The data obtained from video captioning was then concatenated with the video’s metadata, such as the user-inputed captions and hashtags. Distilbert, a popular pre-trained transformer-based embedding model, was then used to embed the video’s data as well as the question and response by the LLM. A match was done by finding videos with data having the highest cosine similarity to the question and response by the LLM, as the texts are embedded based on semantic meaning. This allows us to capture the meaning behind the question based on its vector embedding, rather than just matching the keywords and recommending videos related to, but not answering, the question.

The front-end was developed using React and Vite, which allowed us to create a responsive and interactive search interface where users can input their queries. For deploying our application, we used Vercel to host our main website due to its free plans and ease of use. We also considered using Vercel to host our FastAPI server, but we encountered issues with size limits on serverless functions, leading us to pivot to Render.

Challenges we ran into

We had a lot of issues with deployment due to the serverless size limits, which our dependencies already exceeded. We wanted to utilise AWS Lambda but faced problems with a specific module causing errors during deployment.

We had trouble finding video data for us to use to test and demo our application and new search function. We tried looking through the TikTok API but were ultimately still unable to find any relevant ones that would have streamlined our development process.

Due to our limitations and computational power and disk space, many methods we wanted to try were out of the question, such as using existing pre-trained open source video captioning models or training our own video analysis models (video data is way too huge for us to handle). We were also unable to tune our hyperparameters for the SVM well, despite running it overnight on our MacBook.

Accomplishments that we're proud of

We are particularly proud of our ability to overcome various technical limitations and deployment challenges to deliver a fully functional prototype. With our limited resources, we managed to get 3 different machine learning models to work in a short time for our purpose, linked with our front-end buttons. We also managed to work around our resource limitation to find the next best solution after the existing state of the art methods that we may not have access to, such as running GridSearchCV overnight on a virtual machine for hyperparameter tuning instead of HPO algorithms, and combining audio transcription models with image transcription instead of video captioning models.

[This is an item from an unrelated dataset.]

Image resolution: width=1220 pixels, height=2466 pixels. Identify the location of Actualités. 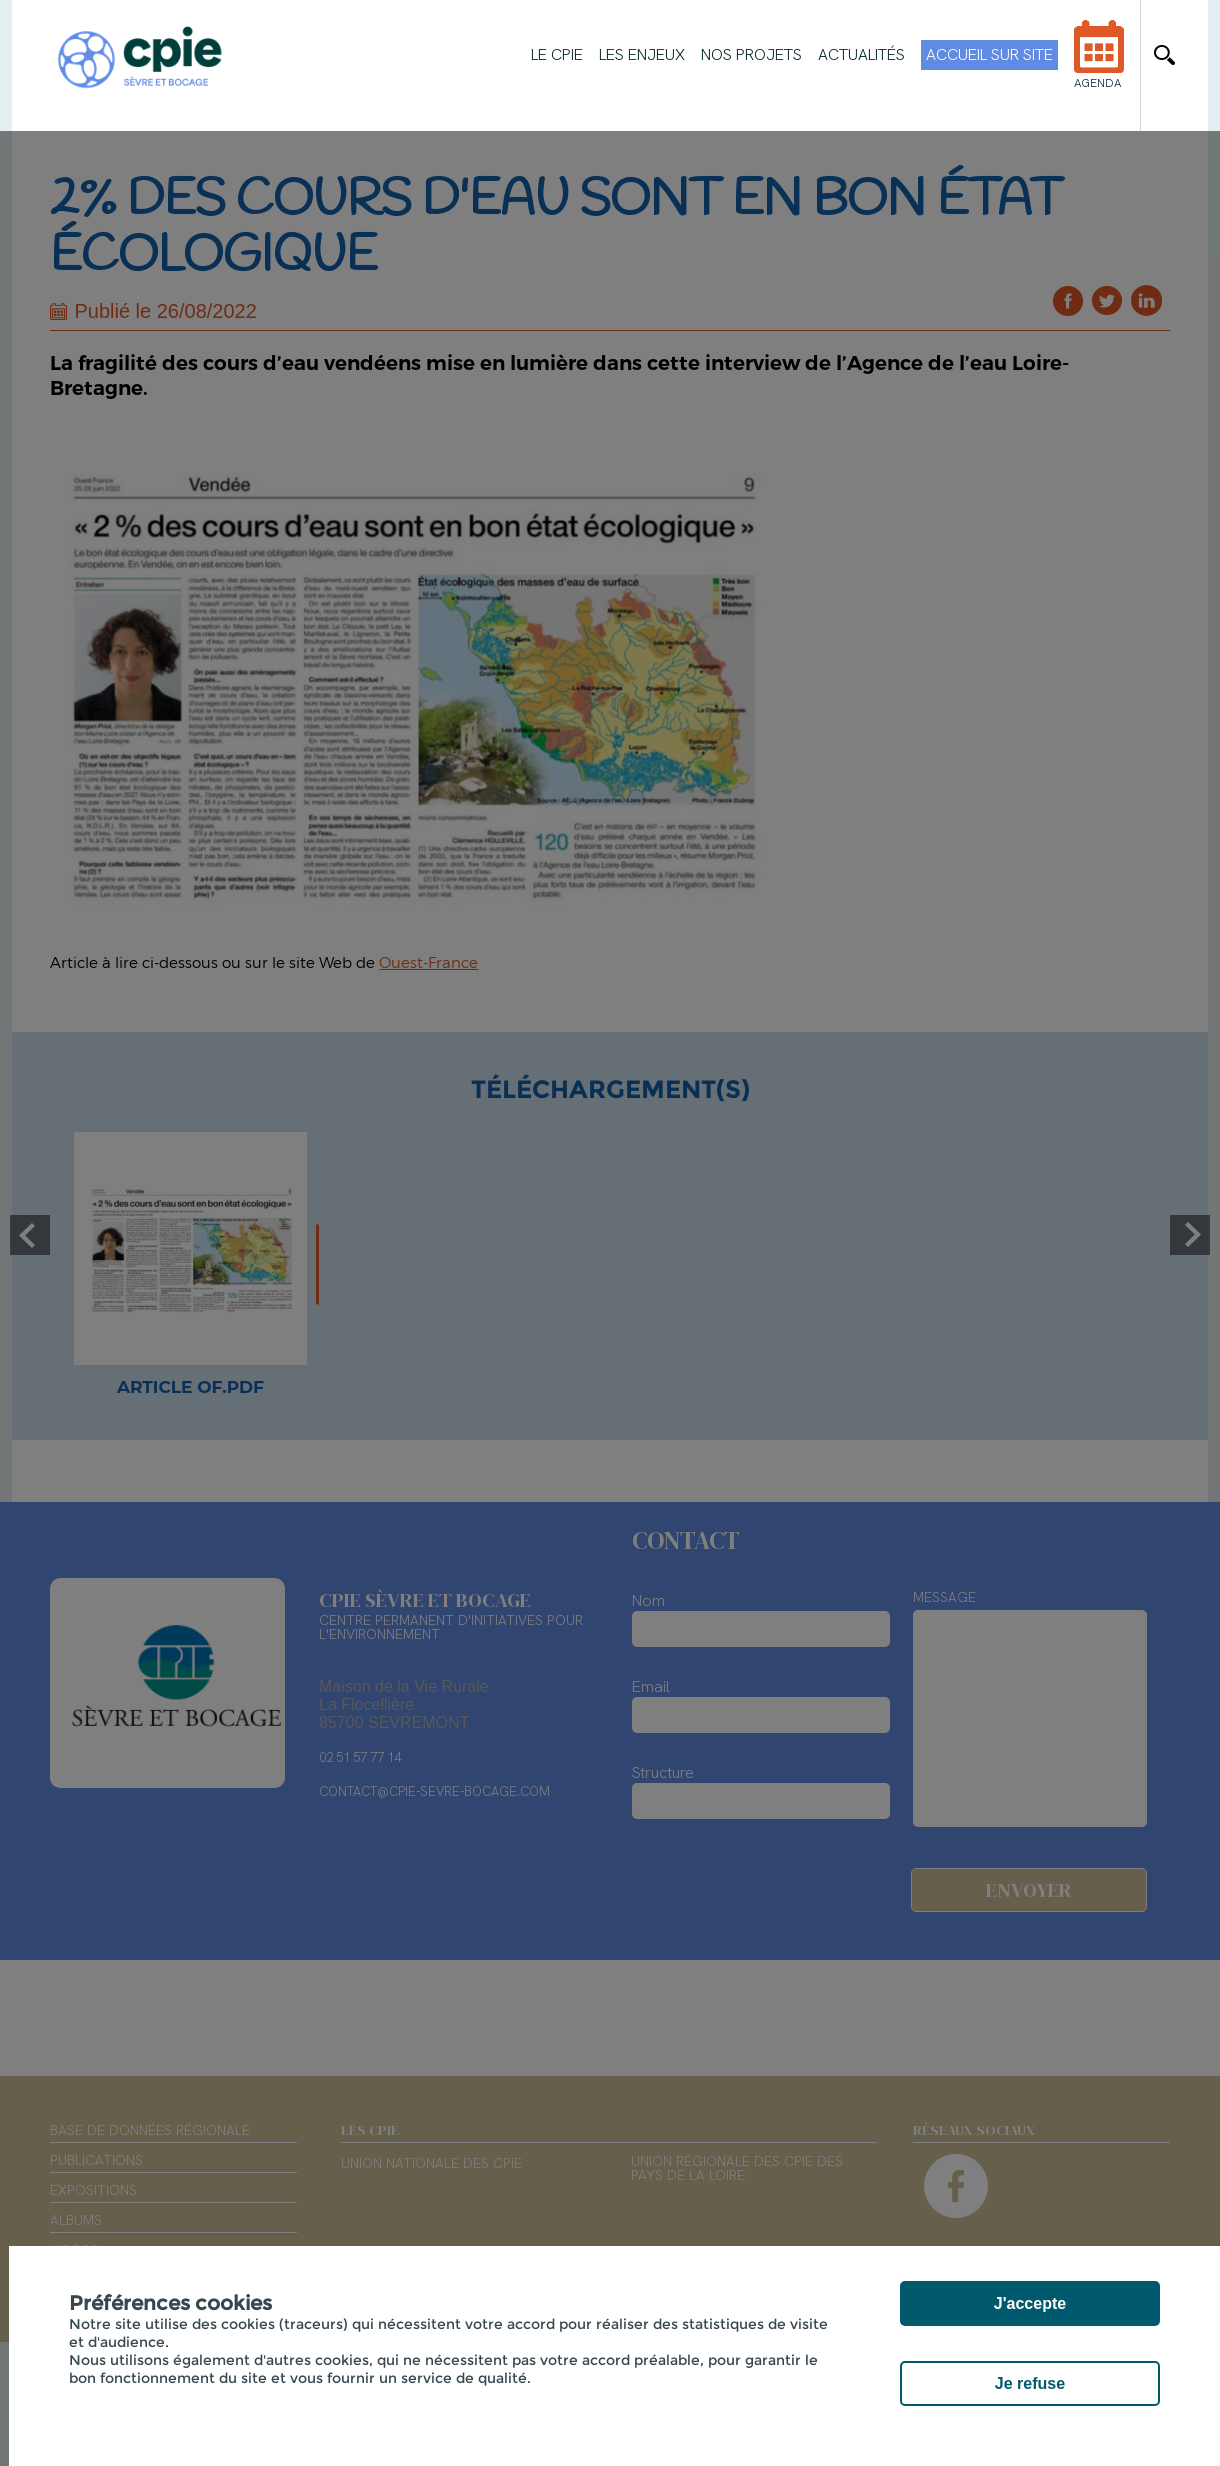
(861, 55).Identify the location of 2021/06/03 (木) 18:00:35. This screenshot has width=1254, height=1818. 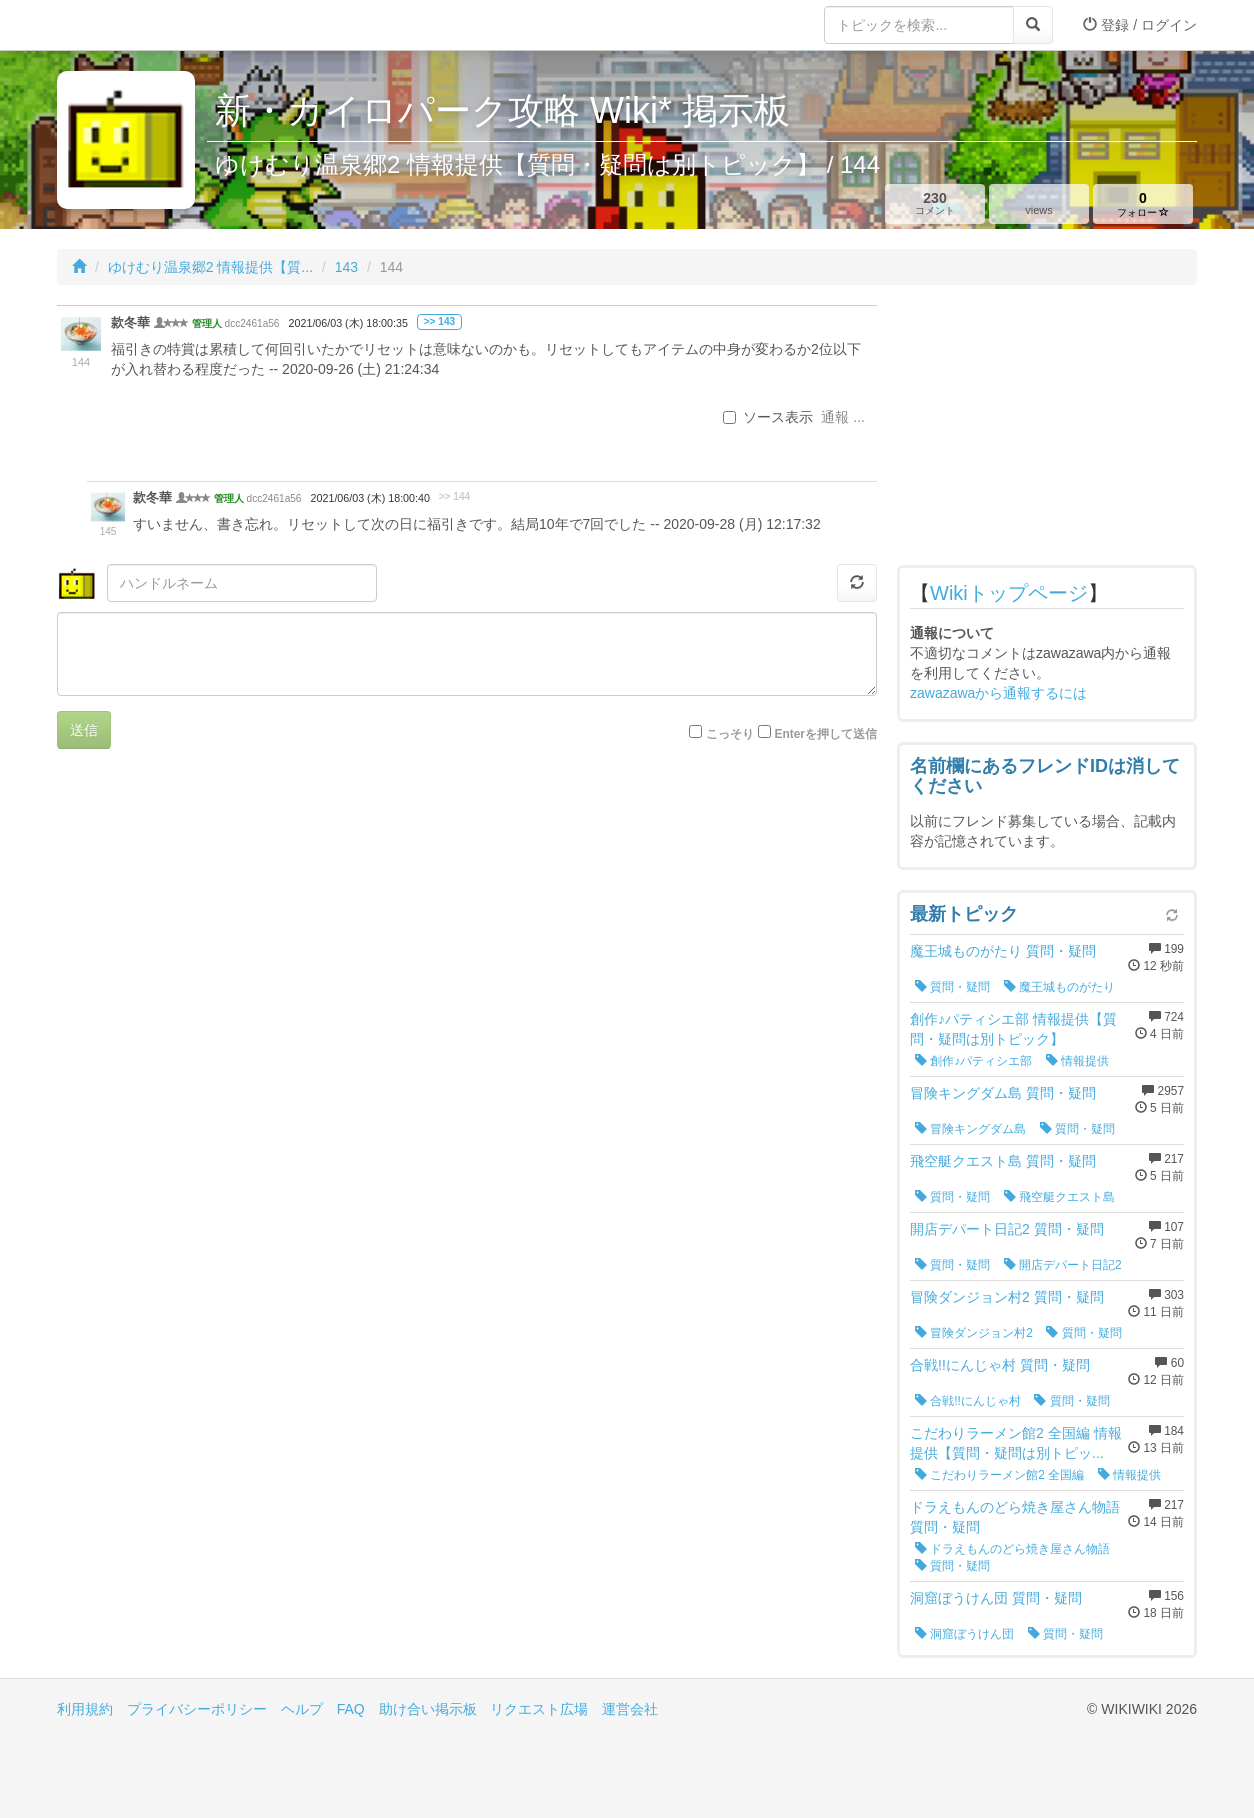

We are very proud of the result of our combination of these models, as we found that the search gave us much better results after our changes to it. Of the top 5 results, at least 4 videos will answer the question directly, compared to approximately 1 in 4 previously. With our simple proof of concept, we believe that TikTok has the resources available to execute our improvements to the search function with even better models, eliminating a huge pain point of the app and providing a much better user experience.

Our models also fare quite well in production, which you can test on our live website!

What we learned

We learned how to choose the type of machine learning models to solve real-world issues, keeping in mind constraints such as computational power, time taken for the model to load, size of the model for serverless deployment, etc. We also got to put our front-end and model deployment skills to use, during which we learned a lot about the whole full-stack experience of machine learning, from idea conception to back-end and front-end coding to deployment.

What's next for Search&Answer

We hope that we will be able to collaborate with TikTok to gain access to more robust datasets and computational resources, enabling us to implement more sophisticated video captioning models.

We also aim to leverage more powerful machine learning models to enhance performance and accuracy. This was a challenge for us during development due to our limited computational resources.